A cheap smartphone still assumes a user who can read comfortably, navigate apps, and sustain ongoing data expenses. For many—especially older, rural, and lower-literacy populations—this remains out of reach.

Voice, in this context, is not a fallback. It is the primary channel.

Building for the Phone That Is Actually There

Hooza Media was founded in 2013 on a simple but counterintuitive idea: the most important device in Africa is not the smartphone, but the basic mobile handset.

In Rwanda, basic phone ownership has reached 85–87 percent of households, while mobile internet usage lingers at around 20 percent. That gap is where Hooza operates.

Using interactive voice response (IVR), SMS, and local-language content, the platform delivers information on health, agriculture, elections, and public services—without requiring internet access.

Its reach now spans 17+ African countries and Haiti, positioning it as both a media platform and civic infrastructure.

Rwanda as Proof of Concept

Rwanda’s digital policy environment has made it an ideal testing ground. The ICT Sector Strategic Plan (2024–2029) targets universal internet access by 2030. Digital literacy has reached 75 percent, supported by over 2,000 digital ambassadors nationwide.

Within this ecosystem, voice-first platforms are not substitutes—they are bridges.

“Rwanda is a predictable, innovative environment,” Nkindi said. “What worked here is now scaling across more than 20 countries.”

The AI Question, Answered Sideways

Africa’s AI debate often focuses on infrastructure: more data centers, more compute. But a quieter constraint persists—lack of locally grounded data.

Voice platforms like Hooza generate structured, real-time data from populations often excluded from the digital economy: rural farmers, informal workers, and low-literacy communities.
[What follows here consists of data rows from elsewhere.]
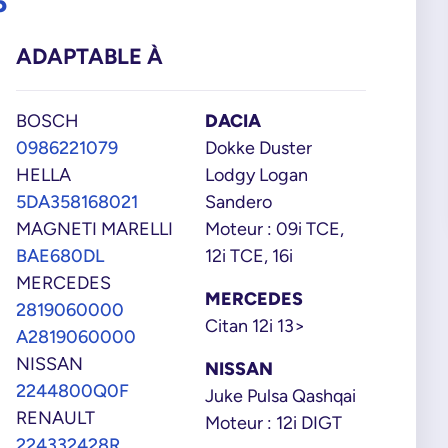
6
ADAPTABLE À
BOSCH
DACIA
0986221079
Dokke Duster
HELLA
Lodgy Logan
5DA358168021
Sandero
MAGNETI MARELLI
Moteur : 09i TCE,
BAE680DL
12i TCE, 16i
MERCEDES
MERCEDES
2819060000
Citan 12i 13>
A2819060000
NISSAN
NISSAN
2244800Q0F
Juke Pulsa Qashqai
RENAULT
Moteur : 12i DIGT
224332428R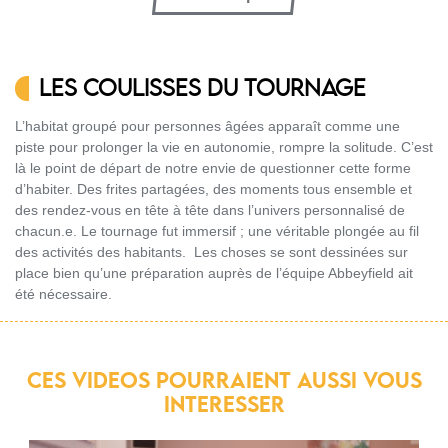
LES COULISSES DU TOURNAGE
L’habitat groupé pour personnes âgées apparaît comme une
piste pour prolonger la vie en autonomie, rompre la solitude. C’est
là le point de départ de notre envie de questionner cette forme
d’habiter. Des frites partagées, des moments tous ensemble et
des rendez-vous en tête à tête dans l’univers personnalisé de
chacun.e. Le tournage fut immersif ; une véritable plongée au fil
des activités des habitants. Les choses se sont dessinées sur
place bien qu’une préparation auprès de l’équipe Abbeyfield ait
été nécessaire.
CES VIDEOS POURRAIENT AUSSI VOUS
INTERESSER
This includes feedback on vaccination campaigns, agricultural sentiment data, civic participation metrics, and early warning responses in disaster-prone regions.

These datasets may ultimately form the foundation of Africa’s AI ecosystem.

The Entrepreneur’s Contract

Nkindi frames entrepreneurship less as disruption and more as responsibility:

“Success is rigor and resilience, not genius… You are here to build the continent.”

What Bridging Actually Means

The defining statistic remains stark: 64 percent of Africans—around 960 million people—live within network coverage but do not use mobile internet.

They are not a future market. They are a present reality.

Bridging the gap means designing for them now—through tools that match their realities, not assumptions.

Hooza’s model captures this directly: reaching people through the devices they already own, in the languages they already speak.

Because in the end, the measure of digital transformation is not speed.

It is reach.

And it is the voice at the end of the line.

Victor Nkindi is the founder of Hooza Media, a Kigali-based firm delivering “last-mile” voice and mobile content across Africa. Hooza specializes in reaching underserved communities without internet for NGOs, public institutions, and corporations.